We would like to thank Dr Michał Wrona for inspiring us to create this project. The project is a part of 'SAT Solvers' course conducted by Jagiellonian University.
- DIMACS parser (reading input) - our solver can communicate with the world!
- Variable, clauses management - simple, but powerful! (for now)
- Backtracking (with backjumping) - when everything goes wrong, sometimes the best option is just to give up or give up-up or give up-up-up
- VDIDS heuristic for variable decision and its new version based on paper: https://ece.uwaterloo.ca/~vganesh/Publications_files/vg2015-UnderstandingVSIDS-HVC15.pdf
- Unit propagation in linear time - using two-watched literals with custom little tweaks
- Inferred/learnt clauses mechanism - our solver can learn (smart beast!) from its mistake to avoid similar ones in the future by analyzing implication graph and finding causes of encountered conflicts
- Simplifying clauses - when we're sure how literal has to be assigned, we don't want process it over and over again
- Smart restarts policy
- Verification of returned model - just for testing purposes
- Smarter restarts policy
- Better management of learnt clauses
- Deriving and solving subproblems with fast, polynomial algorithms (for 2-SAT, Horn-SAT etc.)

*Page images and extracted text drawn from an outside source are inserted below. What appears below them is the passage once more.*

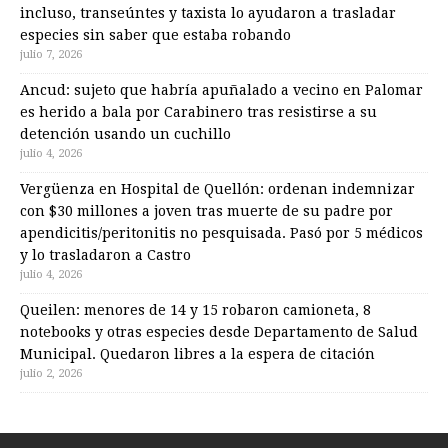
incluso, transeúntes y taxista lo ayudaron a trasladar
especies sin saber que estaba robando
julio 7, 2026
Ancud: sujeto que habría apuñalado a vecino en Palomar
es herido a bala por Carabinero tras resistirse a su
detención usando un cuchillo
julio 4, 2026
Vergüenza en Hospital de Quellón: ordenan indemnizar
con $30 millones a joven tras muerte de su padre por
apendicitis/peritonitis no pesquisada. Pasó por 5 médicos
y lo trasladaron a Castro
julio 4, 2026
Queilen: menores de 14 y 15 robaron camioneta, 8
notebooks y otras especies desde Departamento de Salud
Municipal. Quedaron libres a la espera de citación
julio 2, 2026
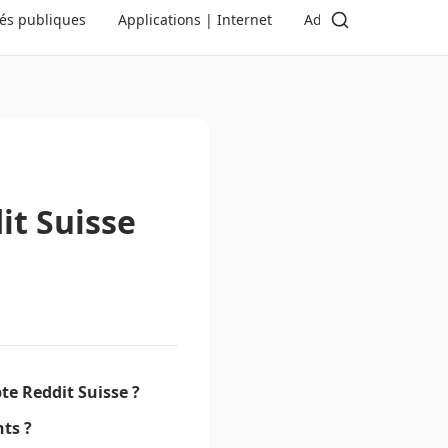
tés publiques
Applications | Internet
Administration | Dé
t Suisse
te Reddit Suisse ?
nts ?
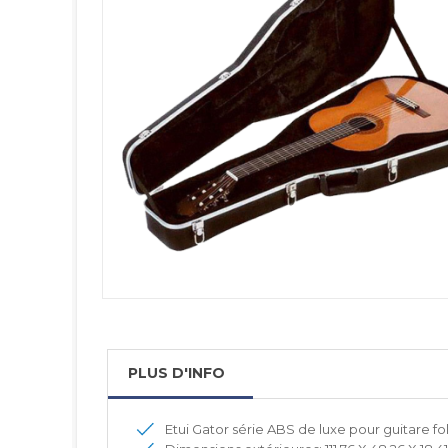
PLUS D'INFO
Etui Gator série ABS de luxe pour guitare fo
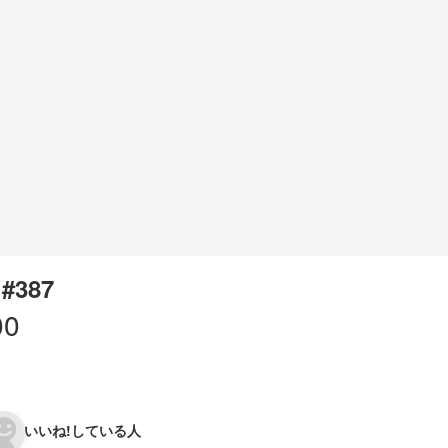
 #387
00
いいね!している人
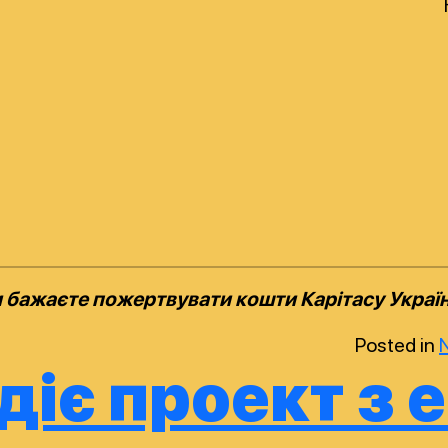
 бажаєте пожертвувати кошти Карітасу Україн
Posted in
 діє проект з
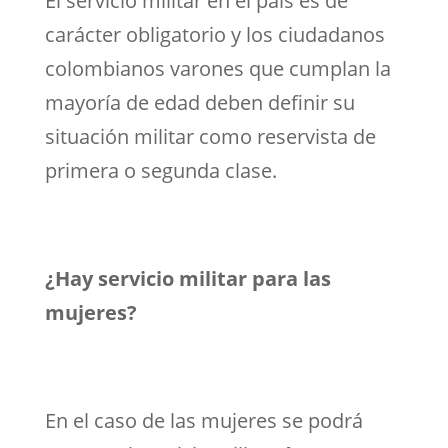
El servicio militar en el país es de
carácter obligatorio y los ciudadanos
colombianos varones que cumplan la
mayoría de edad deben definir su
situación militar como reservista de
primera o segunda clase.
¿Hay servicio militar para las
mujeres?
En el caso de las mujeres se podrá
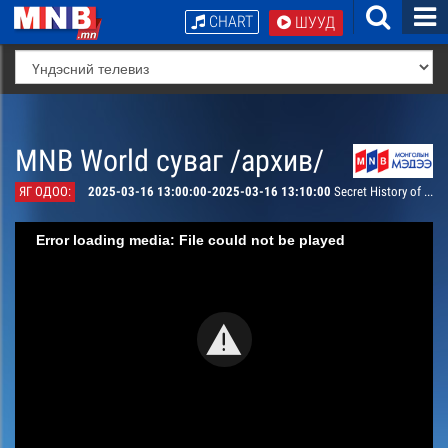
CHART
ШУУД
MNB World суваг /архив/
ЯГ ОДОО:
2025-03-16 13:00:00-2025-03-16 13:10:00
Secret History of the Mongols #13 #14
Error loading media: File could not be played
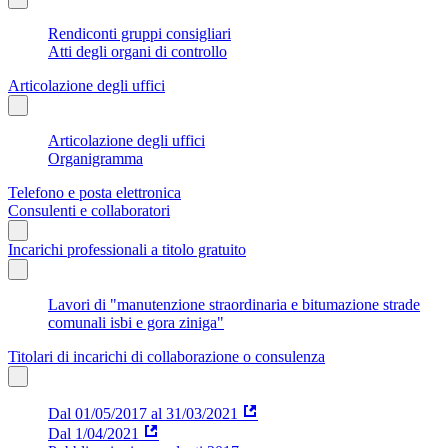
Rendiconti gruppi consigliari
Atti degli organi di controllo
Articolazione degli uffici
Articolazione degli uffici
Organigramma
Telefono e posta elettronica
Consulenti e collaboratori
Incarichi professionali a titolo gratuito
Lavori di "manutenzione straordinaria e bitumazione strade
comunali isbi e gora ziniga"
Titolari di incarichi di collaborazione o consulenza
Dal 01/05/2017 al 31/03/2021
Dal 1/04/2021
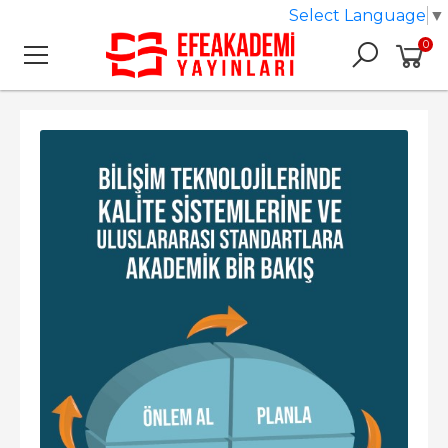
Select Language
▼
0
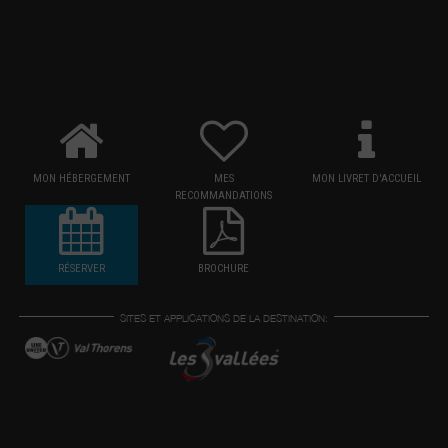
MON HÉBERGEMENT
MES
MON LIVRET D'ACCUEIL
RECOMMANDATIONS
RÉSERVER
BROCHURE
SITES ET APPLICATIONS DE LA DESTINATION:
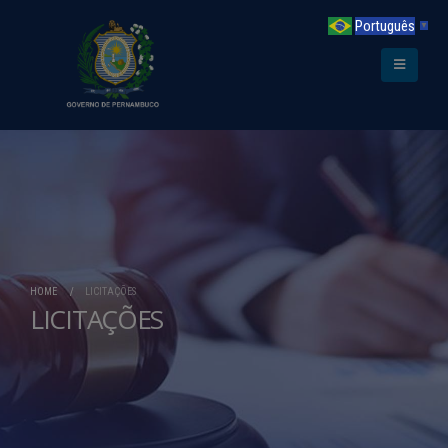
Português
▼
HOME
LICITAÇÕES
LICITAÇÕES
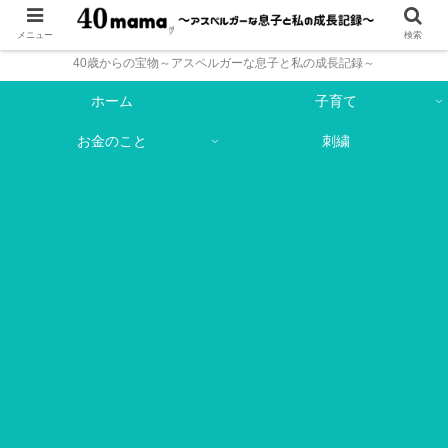
メニュー
検索
40歳からの宝物～アスペルガーな息子と私の成長記録～
ホーム
子育て
お金のこと
刺繍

- Modularity - we want our solver to be flexible and consist of disjoint and easy-to-swap modules for different heuristics. Furthermore, solver should be able to evaluate efficiency of heuristics and pick the best one for specific instance.
- Efficient use of cache
- Much more heuristics coming from papers and our minds
- Many small programming tweaks that improve performance
- Analyzing MINSAT 2.2 and GLUCOSE solvers and pilfering good ideas
- Experimenting, experimenting, experimenting...
We test efficiency our solver with benchmarks provided by: http://www.cs.ubc.ca/~hoos/SATLIB/benchm.html
At present time [30.04.16], SATan solver outperforms GRASP on big part of benchmarks and CHAFF on a few (and counting!).